I think that what @sswatson is saying is that providing the proof, if possible, generating the index value of the proper index type, amounts to a runtime check, even though the bounds check itself is guaranteed by the compiler.

Back to Julia, it would be poor practice indeed to use @inbounds when indexing an array with user-supplied indices. You would likely only do it when using something like eachindex or have provided your own mental proof that index values are in bounds. Now code like that in a dependently-typed language would perform all the bounds checking at compile time–no requirement that you’ve thought through all the cases.

Curiously, a few weeks ago I asked on Zulip the same question about the possible role of Rust in scientific computing. @ExpandingMan shared this blog post he wrote some time ago where he explains his opinions about the use of Rust (and Zig) in this field: tvu-compare: rust and zig.

I don’t have direct experience with Rust (although I’m very curious about it and I’d like to learn more about it at some point), but my feeling is Rust is a good choice if you’re ok with using C/C++/Fortran in the first place: if you like that kind of workflow, then Rust can be a refreshing new option, without sacrificing speed. But if you need interactivity (probably a very common need in research), then it isn’t much useful on its own. People are still going to write wrappers in other high-level and interactive languages. This is for example the case for polars: it’s a popular dataframes implementation written in Rust, but most people use it through the Python wrapper. So no, Rust doesn’t really address the two-language problem, if you care about it.

That said, I think Rust can be a good improvement on C/C++/Fortran if someone wants to start a new low-level project from scratch, also taking advantage of the good build system.
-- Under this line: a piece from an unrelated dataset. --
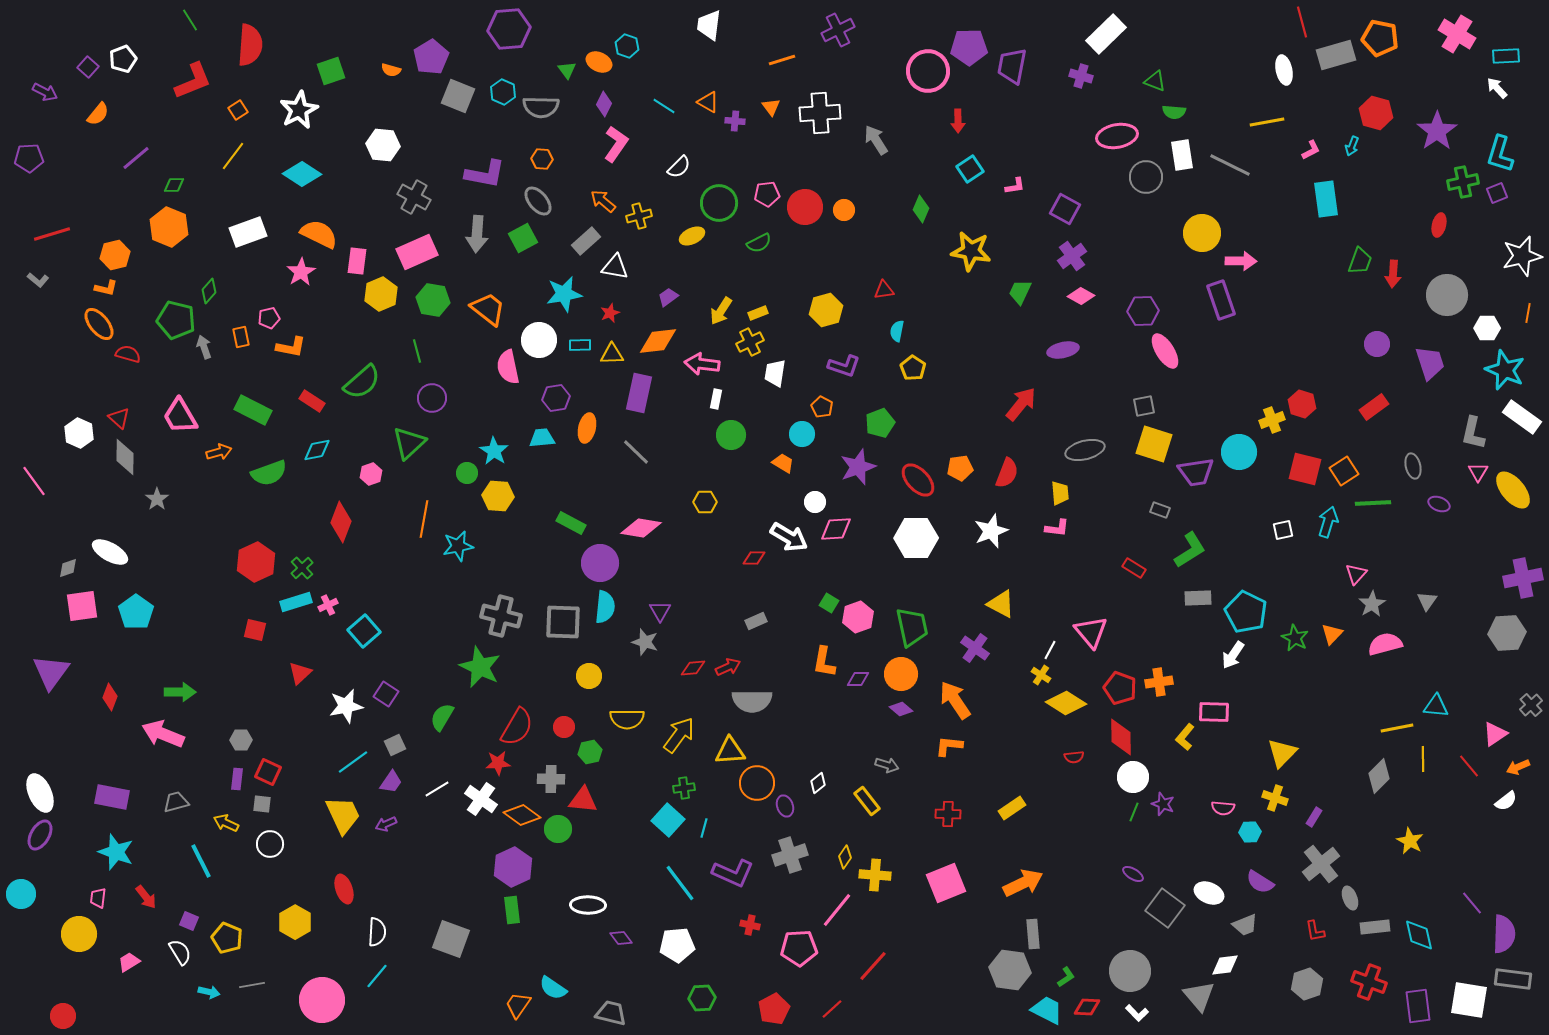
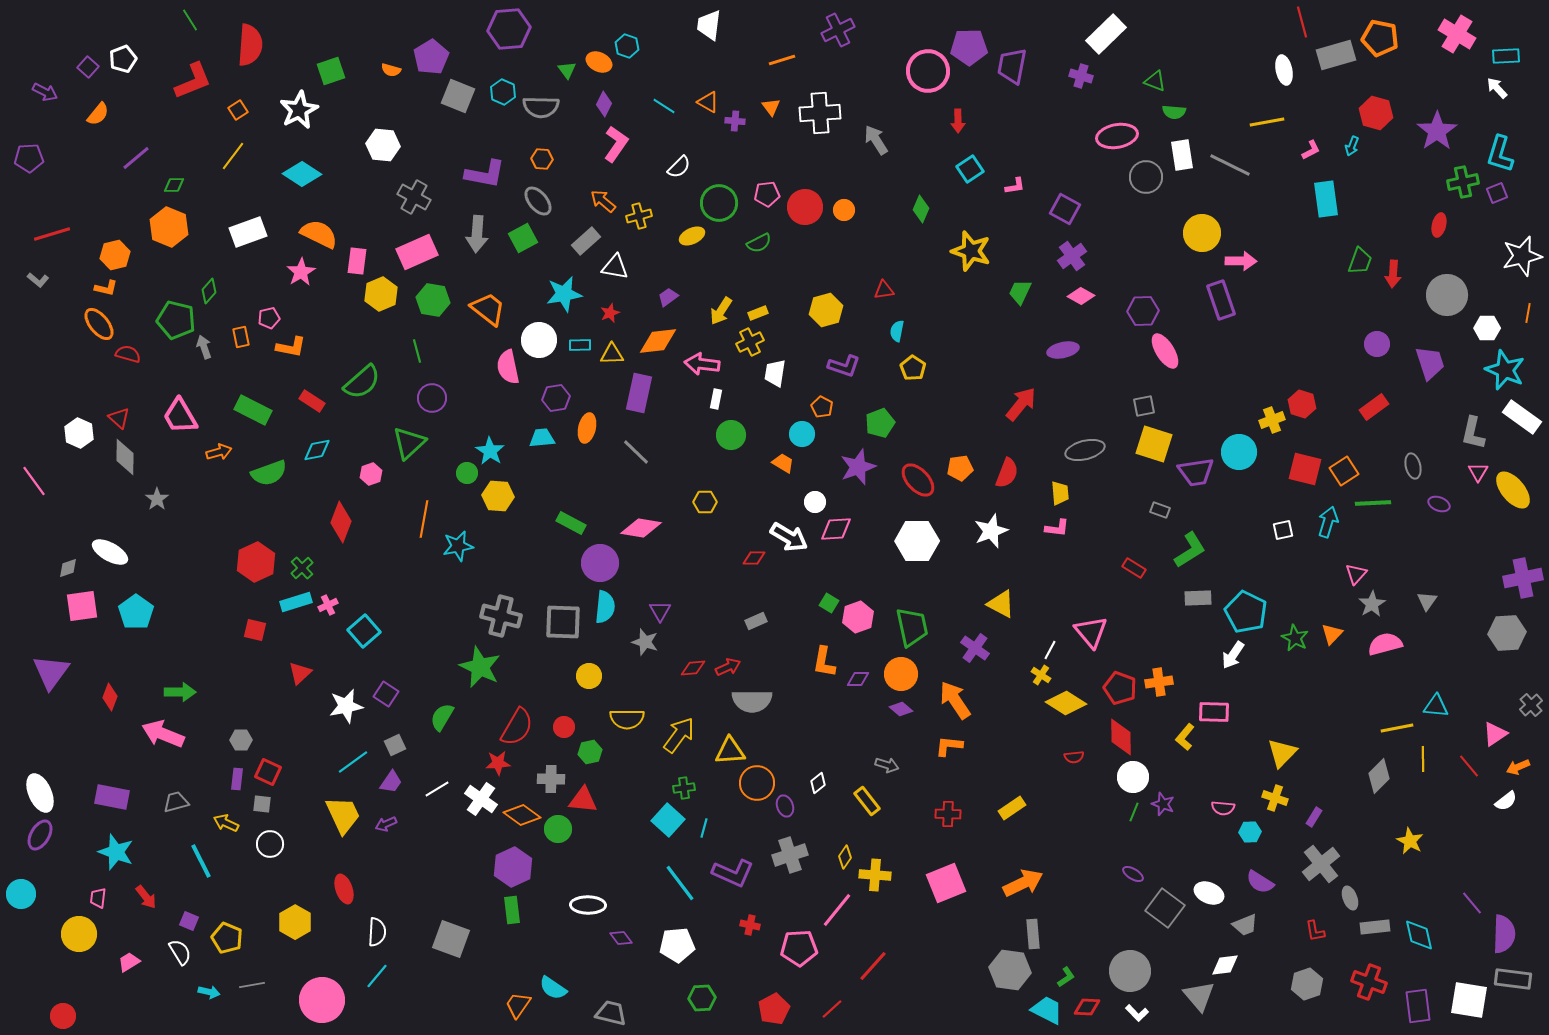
yellow star at (971, 251): rotated 9 degrees clockwise
cyan star at (494, 451): moved 4 px left
white hexagon at (916, 538): moved 1 px right, 3 px down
Probably we can image a future where some low-level libraries are written in Rust and we use them from Julia instead of C/C++/Fortran libraries. However, I should also point out that at the moment you can’t build cdylibs (shared libraries with C interface) for systems using the Musl C library (although my understanding is that this issue is being addressed and should be solved in the future), also you can’t build at all any Rust package for 32-bit Windows to be compatible with Julia runtime (and this issue is not going to be fixed). So cross-platform interoperability is actually a problem for platforms already supported by Julia.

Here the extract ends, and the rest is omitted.